Sentíamos entonces el valor de lo que no teníamos y cualquier detalle, cualquier objeto, por insignificante que pudiera parecer, podía alcanzar un estatus importante dentro de la casa. Si alguna vez, por nuestro santo o en la Primera Comunión, nos regalaban una caja de bombones, que era un auténtico lujo que sucedía muy pocas veces a lo largo de la infancia, la lata de los bombones, como pasaba también con la lata de la carne de membrillo, pasaba a incorporarse automáticamente a la rutina familiar.
En una lata de membrillo escondimos la primera fotografía de carnet que nos regaló nuestra primera novia, y la primera carta de amor que un día recibimos cegados por los quince años. En una lata de membrillo guardaba mi madre el dedal, el hilo y las agujas de coser.
Un año, a mediados de los años setenta, se puso de moda en Almería el juego del beisbol, que había traído un americano afincado en el barrio del Zapillo. Como los niños no teníamos ninguna posibilidad de aspirar a un bate de madera reglamentario, lo sustituímos por uno de aquellos canutos de cartón que venían dentro de las piezas de tela que vendían en la tienda de ‘El Blanco y Negro”. Soñábamos con tener un bate de verdad, como los que salían en las películas, pero nos conformábamos con el canuto de cartón, que para nosotros llegaba a ser tan valioso como un bate auténtico.
Lo que no teníamos lo mitificábamos. Muchos nos pasábamos la infancia montando con la imaginación una de las bicicletas que se exhibían en el escaparate de Mateos, en la calle de Granada. Nos emocionaba más desearlas, rozarlas, olerlas, que la pura posesión.
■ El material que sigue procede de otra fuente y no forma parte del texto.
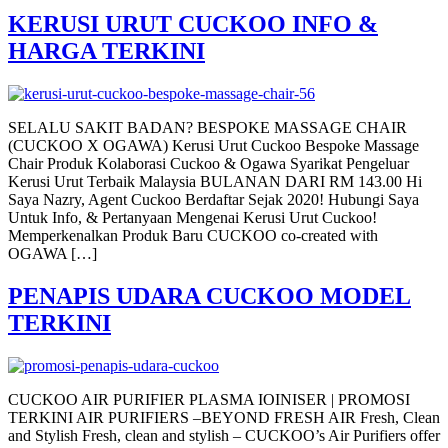
KERUSI URUT CUCKOO INFO &
HARGA TERKINI
SELALU SAKIT BADAN? BESPOKE MASSAGE CHAIR
(CUCKOO X OGAWA) Kerusi Urut Cuckoo Bespoke Massage
Chair Produk Kolaborasi Cuckoo & Ogawa Syarikat Pengeluar
Kerusi Urut Terbaik Malaysia BULANAN DARI RM 143.00 Hi
Saya Nazry, Agent Cuckoo Berdaftar Sejak 2020! Hubungi Saya
Untuk Info, & Pertanyaan Mengenai Kerusi Urut Cuckoo!
Memperkenalkan Produk Baru CUCKOO co-created with
OGAWA […]
PENAPIS UDARA CUCKOO MODEL
TERKINI
CUCKOO AIR PURIFIER PLASMA IOINISER | PROMOSI
TERKINI AIR PURIFIERS –BEYOND FRESH AIR Fresh, Clean
and Stylish Fresh, clean and stylish – CUCKOO’s Air Purifiers offer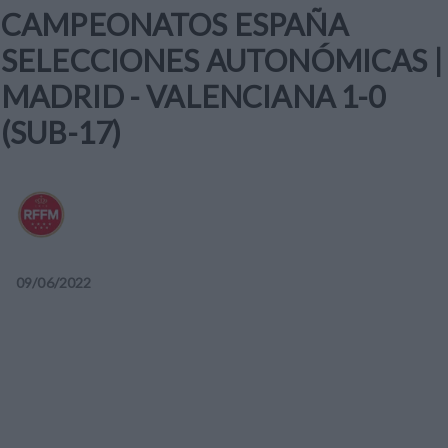
CAMPEONATOS ESPAÑA
SELECCIONES AUTONÓMICAS |
MADRID - VALENCIANA 1-0
(SUB-17)
09
/
06
/
2022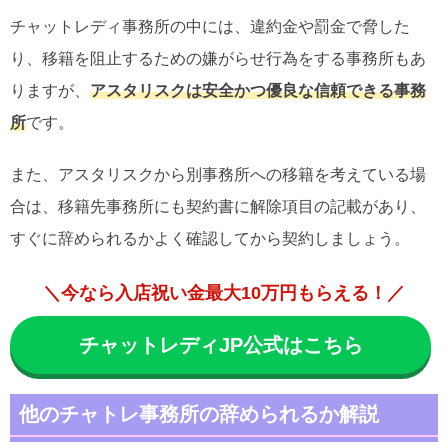
チャットレディ事務所の中には、違約金や罰金で脅した
り、移籍を阻止するための嫌がらせ行為をする事務所もあ
りますが、
アスタリスクは安全かつ優良な信頼できる事務
所
です。
また、アスタリスクから別事務所への移籍を考えている場
合は、移籍先事務所にも契約書に解除項目の記載があり、
すぐに辞められるかよく確認してから契約しましょう。
＼今なら入店祝い金最大10万円もらえる！／
チャットレディJP公式はこちら
他のチャトレ事務所の辞められるか解説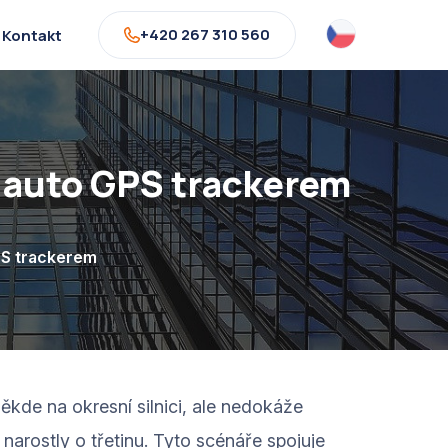
+420 267 310 560
Kontakt
 auto GPS trackerem
PS trackerem
ěkde na okresní silnici, ale nedokáže
narostly o třetinu. Tyto scénáře spojuje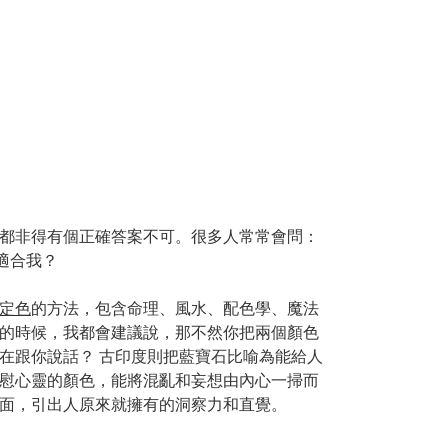
都非得有個正確答案不可。
很多人常常會問：
更適合我？
定色
的方法，包含命理、風水、配色學、魔法
的時候，我都會建議說，
那不然你把兩個顏色
在跟你說話？ 古印度則把藍寶石比喻為能給人
慰心靈的顏色，能將混亂和妄想由內心一掃而
面，引出人原來就擁有的洞察力和直覺。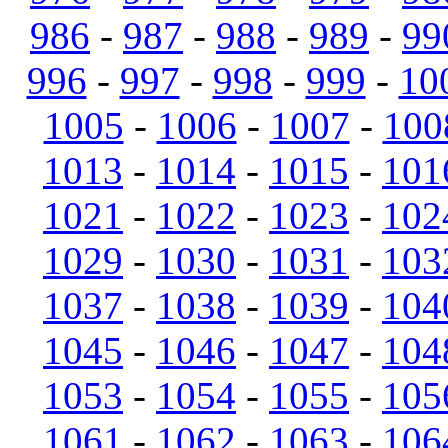
986
-
987
-
988
-
989
-
99
996
-
997
-
998
-
999
-
10
1005
-
1006
-
1007
-
100
1013
-
1014
-
1015
-
101
1021
-
1022
-
1023
-
102
1029
-
1030
-
1031
-
103
1037
-
1038
-
1039
-
104
1045
-
1046
-
1047
-
104
1053
-
1054
-
1055
-
105
1061
-
1062
-
1063
-
106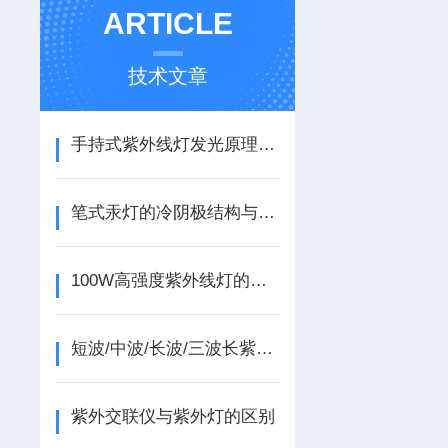
ARTICLE
技术文章
手持式紫外线灯发光原理与检测应用技术研究
笔式汞灯的冷阴极结构与低压汞蒸气放电原理
100W高强度紫外线灯的应用范围？
短波/中波/长波/三波长紫外线灯的技术区别与选型应用
紫外交联仪与紫外灯的区别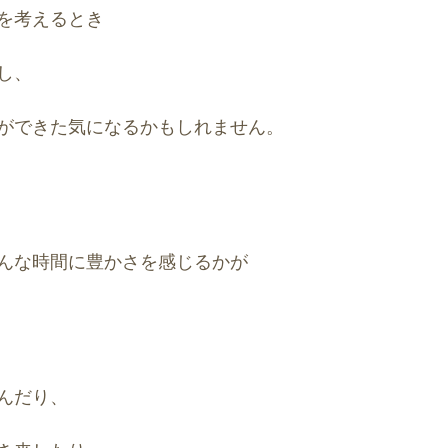
を考えるとき
し、
ができた気になるかもしれません。
んな時間に豊かさを感じるかが
んだり、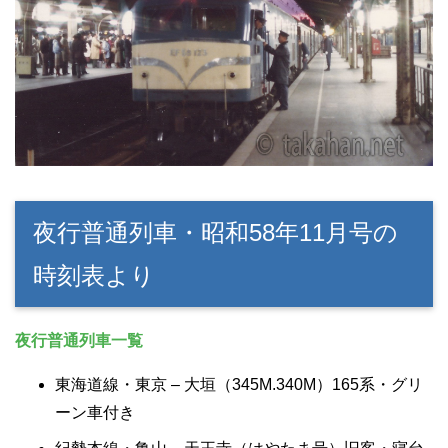
夜行普通列車・昭和58年11月号の
時刻表より
夜行普通列車一覧
東海道線・東京 – 大垣（345M.340M）165系・グリ
ーン車付き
A veces, nos íbamos a la calle de las Tiendas y nos divertíamos pegados a la vidriera de la Armería de Ibáñez, donde colocaban todos los juegos de naipes que estaban de moda entonces, desde las cartas de póker hasta las que se basaban en alguna historia de Walt Disney.
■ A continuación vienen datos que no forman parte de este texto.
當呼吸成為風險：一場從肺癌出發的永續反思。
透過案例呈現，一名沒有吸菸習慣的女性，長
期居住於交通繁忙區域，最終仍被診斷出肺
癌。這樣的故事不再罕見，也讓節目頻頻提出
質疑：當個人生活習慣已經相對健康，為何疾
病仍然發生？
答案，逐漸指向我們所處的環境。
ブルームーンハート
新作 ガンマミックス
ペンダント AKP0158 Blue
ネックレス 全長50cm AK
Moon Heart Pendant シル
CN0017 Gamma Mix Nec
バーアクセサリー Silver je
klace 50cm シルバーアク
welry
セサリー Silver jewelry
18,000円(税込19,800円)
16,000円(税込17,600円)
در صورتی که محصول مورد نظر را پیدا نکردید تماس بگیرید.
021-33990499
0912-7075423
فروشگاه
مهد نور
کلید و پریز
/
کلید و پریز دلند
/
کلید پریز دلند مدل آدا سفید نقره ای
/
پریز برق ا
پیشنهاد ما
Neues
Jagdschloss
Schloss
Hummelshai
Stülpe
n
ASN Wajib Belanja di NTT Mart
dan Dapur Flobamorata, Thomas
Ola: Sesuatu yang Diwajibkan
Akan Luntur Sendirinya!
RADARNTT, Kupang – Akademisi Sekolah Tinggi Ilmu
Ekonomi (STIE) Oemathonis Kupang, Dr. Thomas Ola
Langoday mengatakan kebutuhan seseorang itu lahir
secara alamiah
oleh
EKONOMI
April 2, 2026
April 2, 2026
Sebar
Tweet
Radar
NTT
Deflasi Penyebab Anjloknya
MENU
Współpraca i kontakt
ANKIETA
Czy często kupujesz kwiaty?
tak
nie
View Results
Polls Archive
Un trozo de madera, por humilde que fuera, podía ponerse a la altura de un cualquier regalo si sabíamos utilizarlo. Sentíamos una atracción especial por los palitos de madera que venían dentro de los zapatos y también por los palos que sostenían los polos, que pasaban a formar parte de nuestros juegos infantiles.
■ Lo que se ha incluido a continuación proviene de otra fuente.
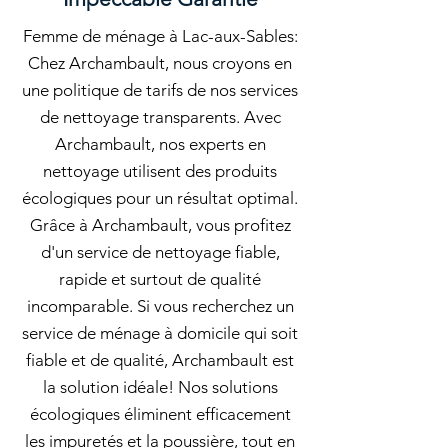
Femme de ménage à Lac-aux-Sables:
Chez Archambault, nous croyons en
une politique de tarifs de nos services
de nettoyage transparents. Avec
Archambault, nos experts en
nettoyage utilisent des produits
écologiques pour un résultat optimal.
Grâce à Archambault, vous profitez
d'un service de nettoyage fiable,
rapide et surtout de qualité
incomparable. Si vous recherchez un
service de ménage à domicile qui soit
fiable et de qualité, Archambault est
la solution idéale! Nos solutions
écologiques éliminent efficacement
les impuretés et la poussière, tout en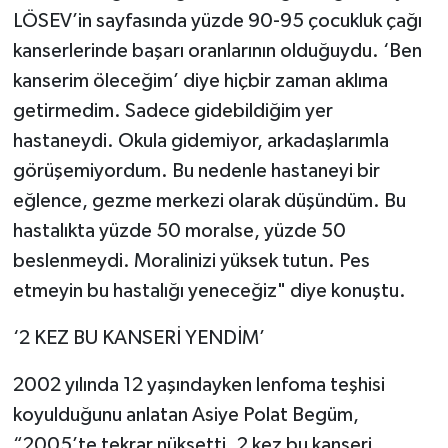
LÖSEV’in sayfasında yüzde 90-95 çocukluk çağı
kanserlerinde başarı oranlarının olduğuydu. ‘Ben
kanserim öleceğim’ diye hiçbir zaman aklıma
getirmedim. Sadece gidebildiğim yer
hastaneydi. Okula gidemiyor, arkadaşlarımla
görüşemiyordum. Bu nedenle hastaneyi bir
eğlence, gezme merkezi olarak düşündüm. Bu
hastalıkta yüzde 50 moralse, yüzde 50
beslenmeydi. Moralinizi yüksek tutun. Pes
etmeyin bu hastalığı yeneceğiz" diye konuştu.
‘2 KEZ BU KANSERİ YENDİM’
2002 yılında 12 yaşındayken lenfoma teşhisi
koyulduğunu anlatan Asiye Polat Begüm,
“2005’te tekrar nüksetti. 2 kez bu kanseri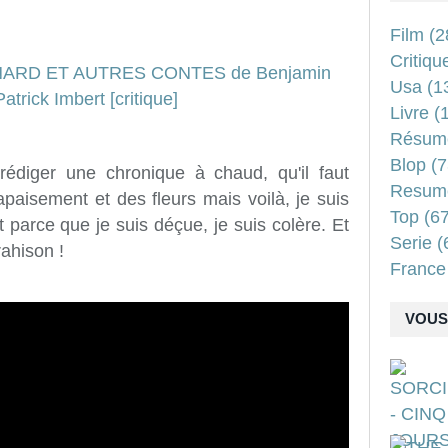
Film
(2
Critiqu
Usa
(1
Livre
(1
Résum
Blop
(7
 rédiger une chronique à chaud, qu'il faut
Resum
apaisement et des fleurs mais voilà, je suis
Top
(67
t parce que je suis déçue, je suis colère. Et
Serie
(
rahison !
France
VOUS 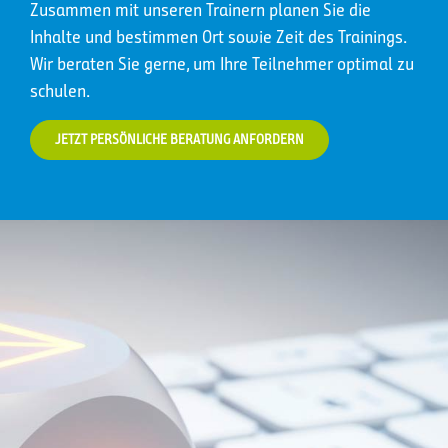
Zusammen mit unseren Trainern planen Sie die
Inhalte und bestimmen Ort sowie Zeit des Trainings.
Wir beraten Sie gerne, um Ihre Teilnehmer optimal zu
schulen.
JETZT PERSÖNLICHE BERATUNG ANFORDERN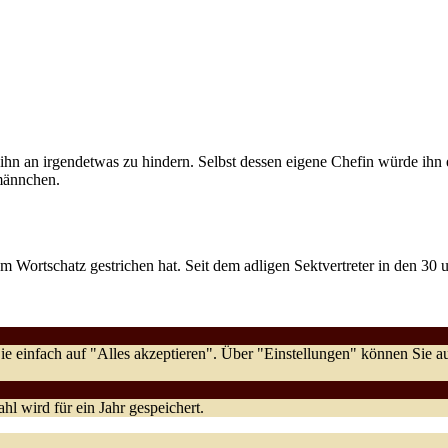
 ihn an irgendetwas zu hindern. Selbst dessen eigene Chefin würde ihn 
männchen.
Wortschatz gestrichen hat. Seit dem adligen Sektvertreter in den 30 u
e einfach auf "Alles akzeptieren". Über "Einstellungen" können Sie
l wird für ein Jahr gespeichert.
Qué valor tenían las chapas de los refrescos y de la cerveza y hasta los paquetes vacíos de tabaco, que los coleccionábamos como si fueran las estampas del álbum de los Diez Mandamientos.
Un día recibíamos el regalo inesperado de un balón de reglamento, de los que se inflaban con el bombín, de los que iban cosidos a mano, y un sentimiento extraño, de felicidad absoluta, nos invadía de los pies a la cabeza. Era el regalo que nunca habíamos podido tener.